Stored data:
........

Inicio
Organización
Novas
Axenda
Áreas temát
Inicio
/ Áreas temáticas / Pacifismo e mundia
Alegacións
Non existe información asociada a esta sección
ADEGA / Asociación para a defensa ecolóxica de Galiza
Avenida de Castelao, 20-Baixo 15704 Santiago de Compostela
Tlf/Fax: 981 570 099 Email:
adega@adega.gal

........

→ What to produce
Transcribe every record above word for word.

→ Solution to this exercise
Inicio
Organización
Novas
Axenda
Áreas temát
Inicio
/ Áreas temáticas / Pacifismo e mundia
Alegacións
Non existe información asociada a esta sección
ADEGA / Asociación para a defensa ecolóxica de Galiza
Avenida de Castelao, 20-Baixo 15704 Santiago de Compostela
Tlf/Fax: 981 570 099 Email:
adega@adega.gal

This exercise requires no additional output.